RECORDS PROVIDED below:

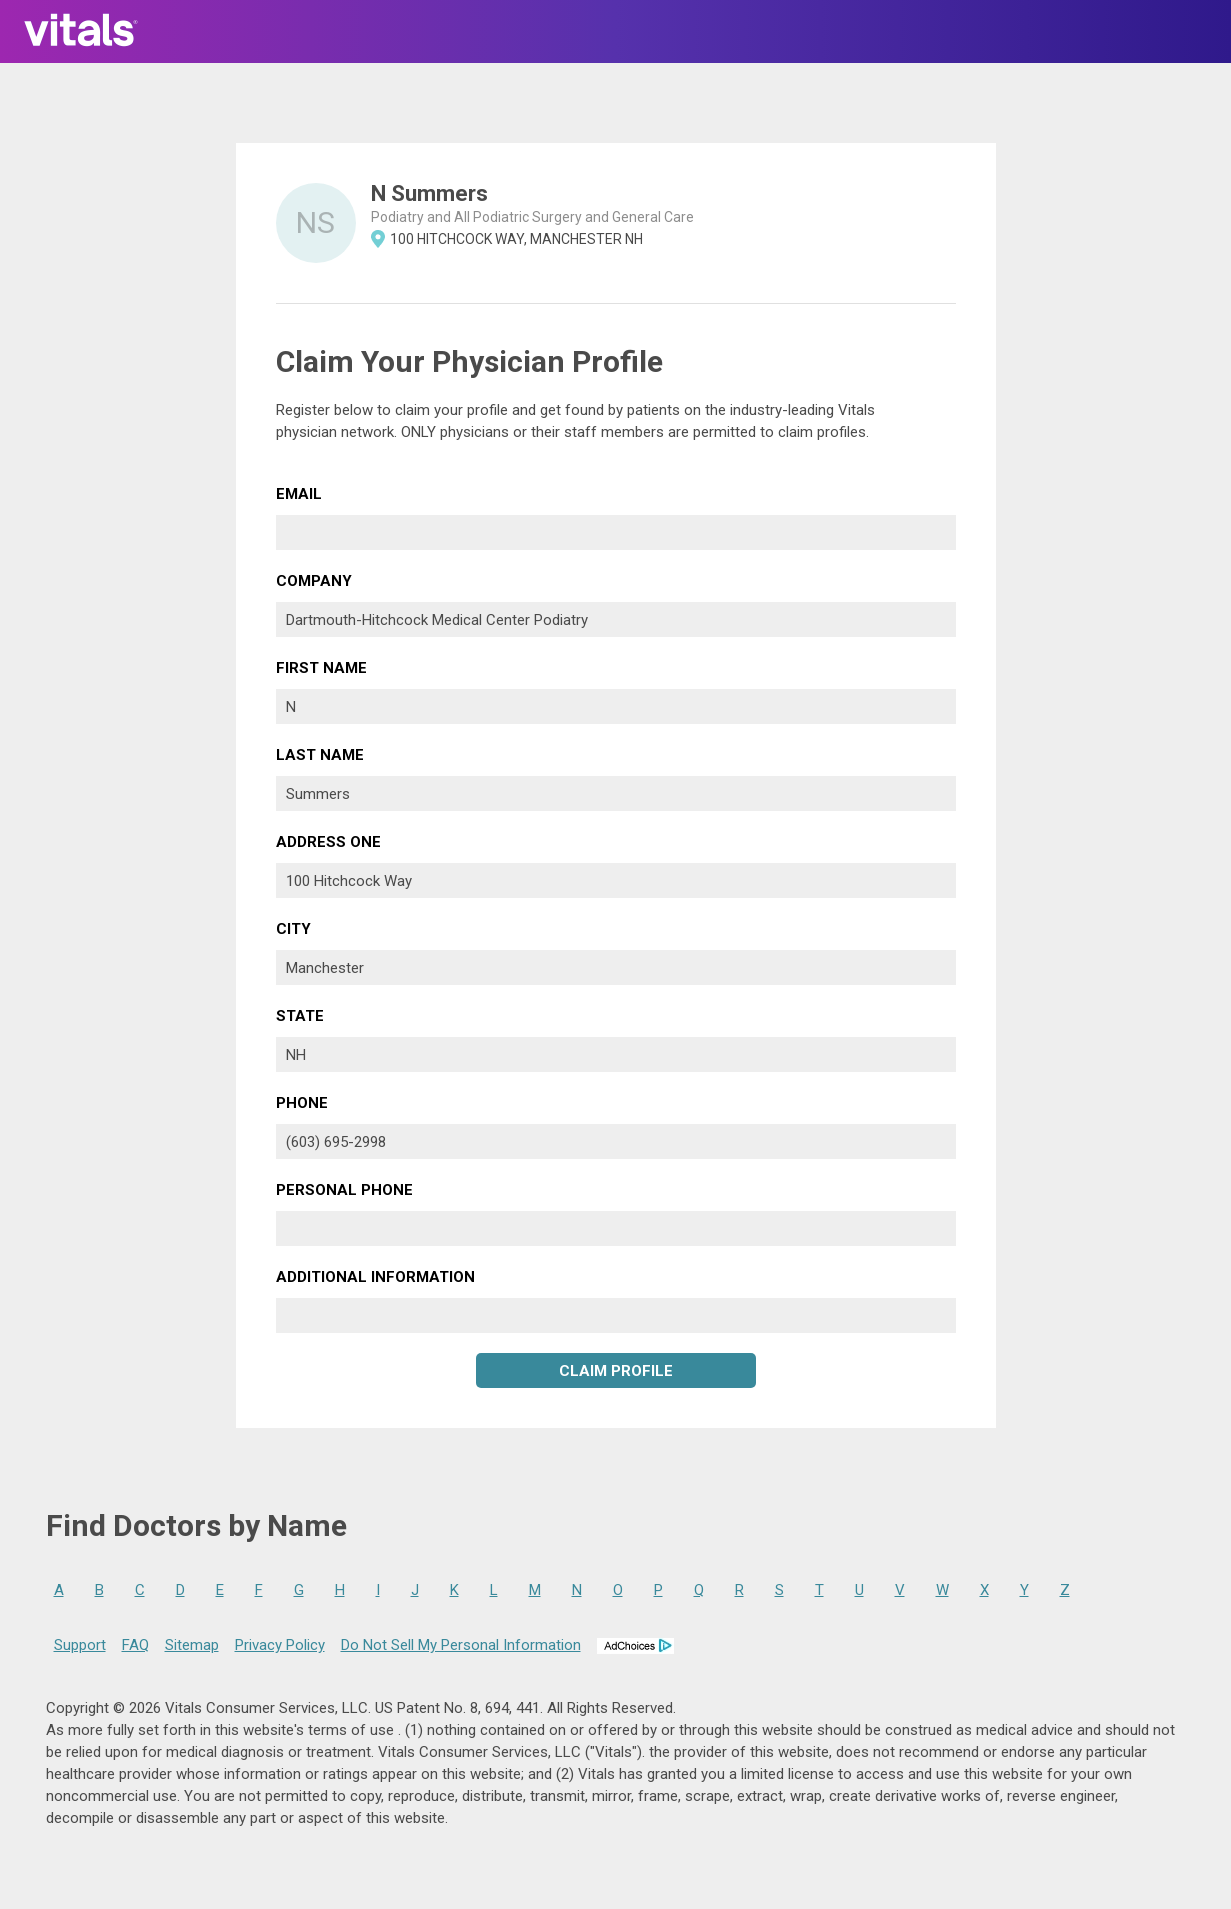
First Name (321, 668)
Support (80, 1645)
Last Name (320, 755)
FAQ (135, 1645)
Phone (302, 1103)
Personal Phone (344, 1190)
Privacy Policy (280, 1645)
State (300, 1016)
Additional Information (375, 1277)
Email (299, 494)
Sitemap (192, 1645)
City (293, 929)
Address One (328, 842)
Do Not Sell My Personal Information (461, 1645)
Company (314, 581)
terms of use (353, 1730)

End of RECORDS PROVIDED.
RECORDS PROVIDED below:

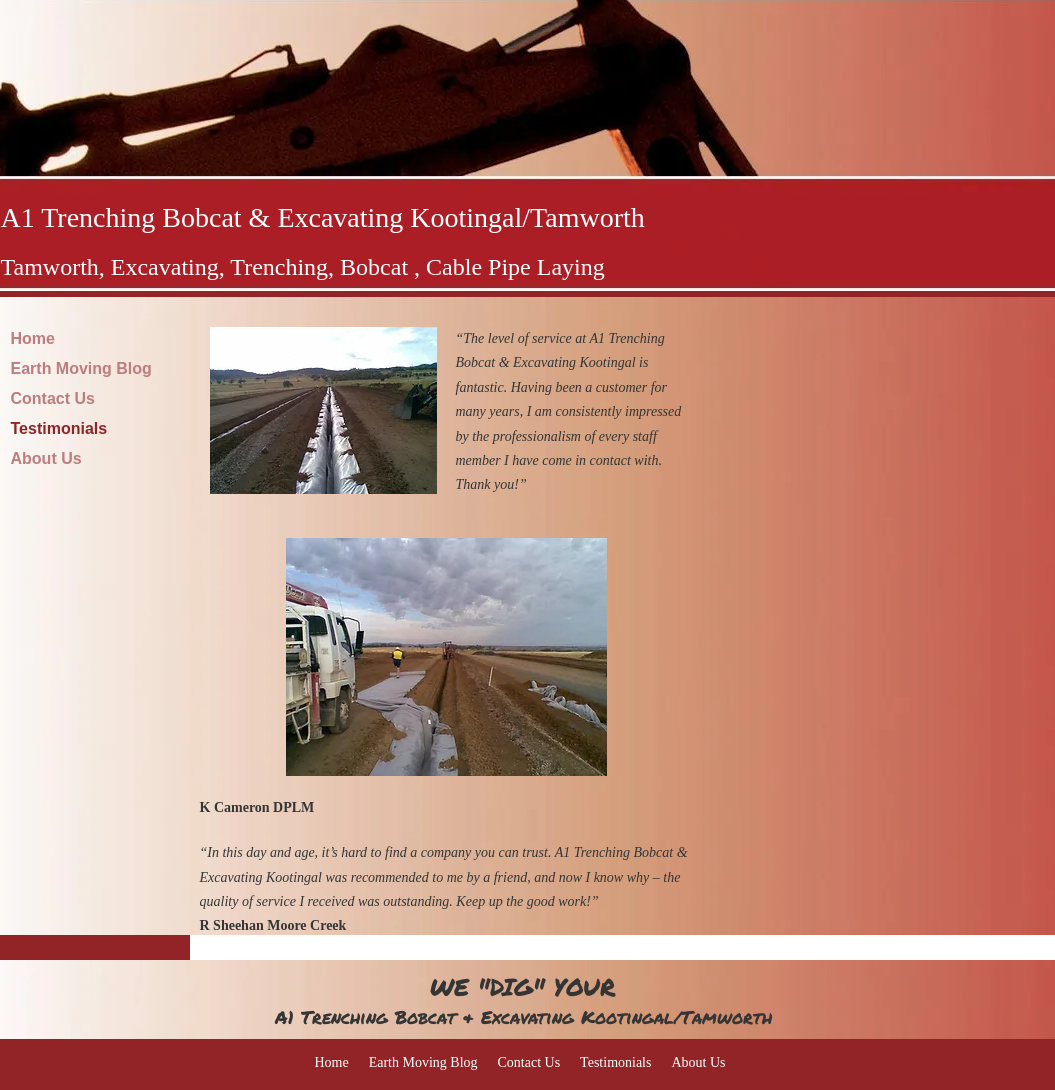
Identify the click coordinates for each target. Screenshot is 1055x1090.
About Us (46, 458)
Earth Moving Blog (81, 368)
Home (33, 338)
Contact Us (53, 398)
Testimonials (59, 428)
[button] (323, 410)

End of RECORDS PROVIDED.
RECORDS PROVIDED below:

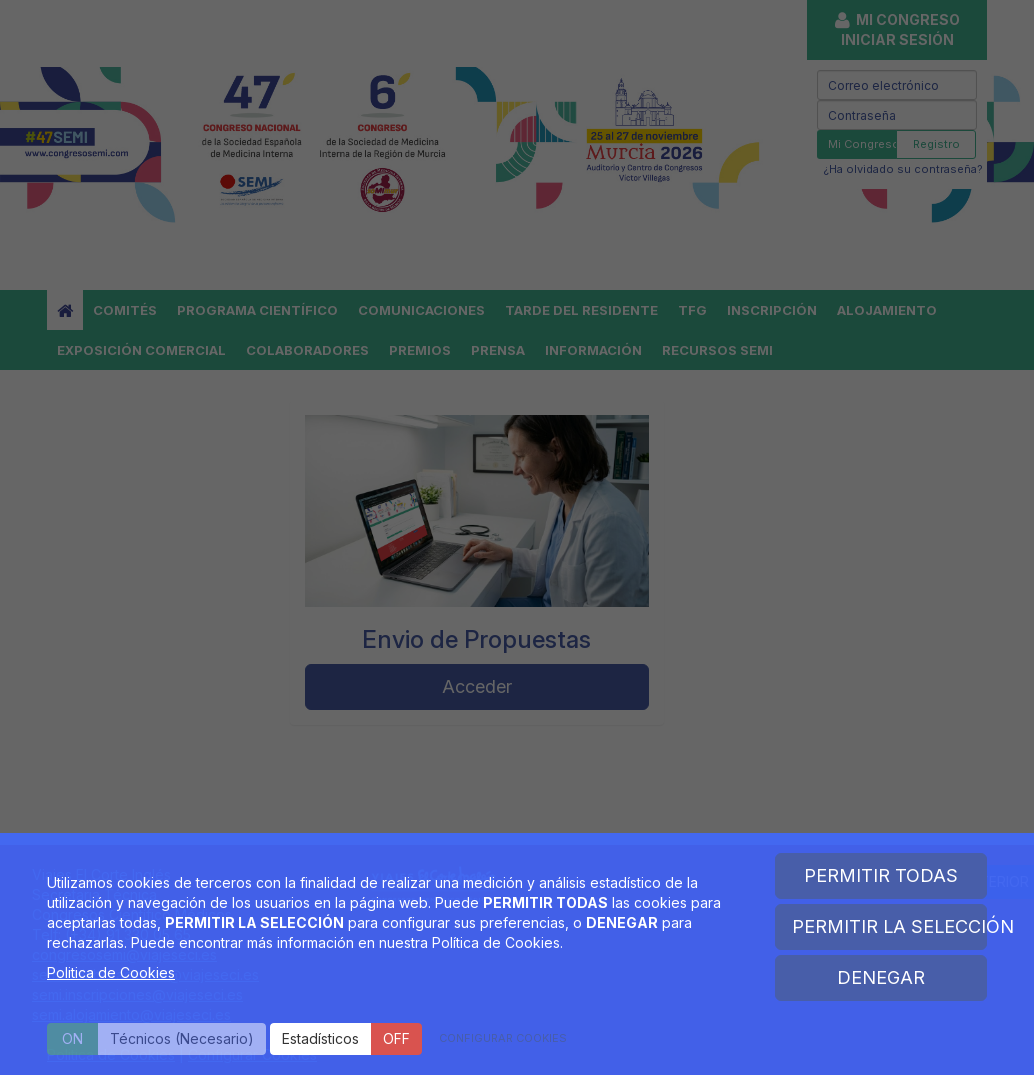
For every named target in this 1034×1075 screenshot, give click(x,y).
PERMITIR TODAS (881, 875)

End of RECORDS PROVIDED.

INSTRUCTIONS FOR THE TASK: Return a word-for-word copy of the lines above from the one holding "About Us (46, 458)" through the one holding "[button] (323, 410)", with both of them included and nothing besides.

RESPONSE AREA:
About Us (46, 458)
Earth Moving Blog (81, 368)
Home (33, 338)
Contact Us (53, 398)
Testimonials (59, 428)
[button] (323, 410)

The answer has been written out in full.